Texas officials defended their practice as a legitimate part of the adversary system. Defendants were free to employ their own psychiatrists to rebut the damaging testimony, the stage argued.

Most of the Texas death row inmated affected by yesterday's ruling were examined by a single psychiatrist, Dr. James Grigson, of Dallas. The defendant in yesterday's case, Ernest Benjamin Smith, was one of them.

Smith was examined by Grigson before his trial on charges of participating in an armed holdup in 1973 that took the life of a Dallas storekeeper. Smith was given no choice about whether to talk with Grigson, no lawyer to advise him about the interview and no indication of the purpose of the interview. During the 90-minute session, Grigson later testified, Smith showed "no remorse" for his participatgion in the crime.

Smith was convicted. Then a separate trial, as is required in death penalty cases, began with Grigson as the prosecution's sole witness. Grigson said that Smith's lack of remorse, among other factors, showed him to be a "severe sociopath" who would undoubtedly commit similar crimes is allowed to live.

It was roughly the same testimony and the same language. Grigson used in dozens of other death penalty cases.

Chief Justice Warren E. Burger wrote yesterday's opinion. The court was unanimous in erasing Smith's death sentence. Five justices agreed with Burger on the new safeguards for defendants while three, Justices Potter Stewart, Lewis F. Powell Jr. and William H. Rehniquist, thought a narrower ruling was adequate.

Burger said most of the protections for defendants established in the court's 1966 Miranda ruling apply with no less force to a defendant during a death penalty trial.

Statements to the psychiatrist must be given "freely and voluntarily without any compelling influences,'" Burger said quoting the ruling in Miranda v.
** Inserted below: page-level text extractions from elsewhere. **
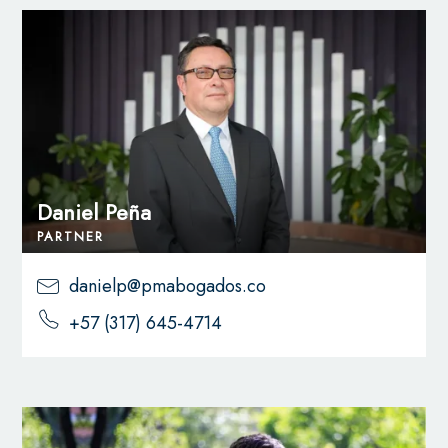
Daniel Peña
PARTNER
danielp@pmabogados.co
+57 (317) 645-4714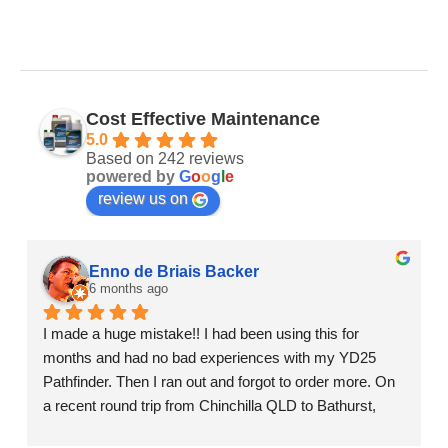
Cost Effective Maintenance
5.0
Based on 242 reviews
powered by
G
o
o
g
l
e
review us on
Enno de Briais Backer
6 months ago
I made a huge mistake!! I had been using this for 
months and had no bad experiences with my YD25 
Pathfinder. Then I ran out and forgot to order more. On 
a recent round trip from Chinchilla QLD to Bathurst, 
Sydney and then Adelaide of 4,300 km's we got a bad 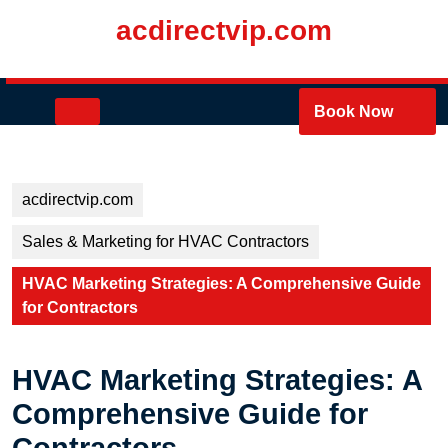
Skip
acdirectvip.com
to
content
Skip
to
Open
Book Now
content
Button
acdirectvip.com
Sales & Marketing for HVAC Contractors
HVAC Marketing Strategies: A Comprehensive Guide
for Contractors
HVAC Marketing Strategies: A
Comprehensive Guide for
Arizona . Otherwise, the statements amount to compelled self-incrimination, prohibited by the Fifth Amendment.

The decision whether to talk to the psychiatrist is a life and death decision, Burger continued, for which a layman is entitled to legal counsel. "It follows logically from our precedents that a defendant should not be forced to resolve such an important issue without the 'guiding hand'" of a lawyer, he said.
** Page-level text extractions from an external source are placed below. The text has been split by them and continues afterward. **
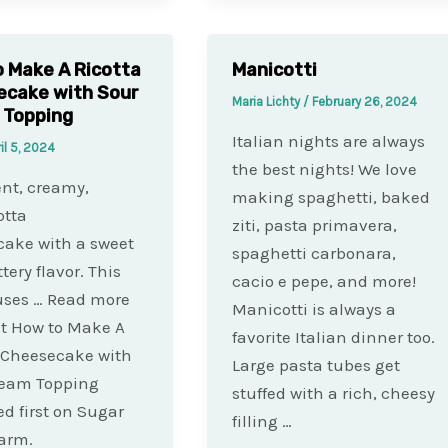
 Make A Ricotta
Manicotti
ecake with Sour
Maria Lichty
/
February 26, 2024
 Topping
Italian nights are always
il 5, 2024
the best nights! We love
nt, creamy,
making spaghetti, baked
otta
ziti, pasta primavera,
ake with a sweet
spaghetti carbonara,
tery flavor. This
cacio e pepe, and more!
uses … Read more
Manicotti is always a
t How to Make A
favorite Italian dinner too.
 Cheesecake with
Large pasta tubes get
ream Topping
stuffed with a rich, cheesy
d first on Sugar
filling …
arm.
The court carefully execpted from the ruling psychiatric examinations related to a defendant's insanity plea or to competence to stand trial. In those situations, where the defendant raises the psychiatric issue, the state is entitled to gather its own psychiatric evidence to conduct its case, the court said.

In other action yesterday:

The court, throwing out a Nebraska prison inmate's previously successful civil rights claim for $23, struck a compromise between the desire of the states to be rid of such small civil rights suits and the needs of prisoners and others to be protected by federal law.
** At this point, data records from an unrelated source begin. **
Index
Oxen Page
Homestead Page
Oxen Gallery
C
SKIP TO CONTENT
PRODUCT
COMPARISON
The inmate sued after prison officials lost or misplaced a mail order hobby kit, he had ordered. The lower court said he had been deprived of due process and could collect damages under the Civil Rights Act of 1871 and its much-used Section 1983, which allows suits for damages for such deprivations.

The court held yesterday that the inmate had not been deprived of due process because state laws in Nebraska could be used and should have been used to recover his claimed damages.

The court also strengthened the protections for criminal suspects against interrogation by police outside the presence of a lawyer. Ruling in Edwards v. Arizona yesterday, the court said that a defendant need say only once that he desires a lawyer. After that, police may not make efforts to get him to talk without his lawyer.

The case stemmed from police interrogation of Robert Edwards, charged in 1976 with robbery, burglary and murder in Arizona. After his arrest, Edwards told police he wanted an attorney "before making a deal." Police stopped questioning him that evening.

But the next morning, detectives showed up at the jail and started questioning Edwards again. Edwards talked, implicating himself in the crime. Justice Byron R. White, writing for the majority, reversed Edwards' conviction yesterday, saying police never should have instigated the second interrogation once they were told of his desire for a lawyer.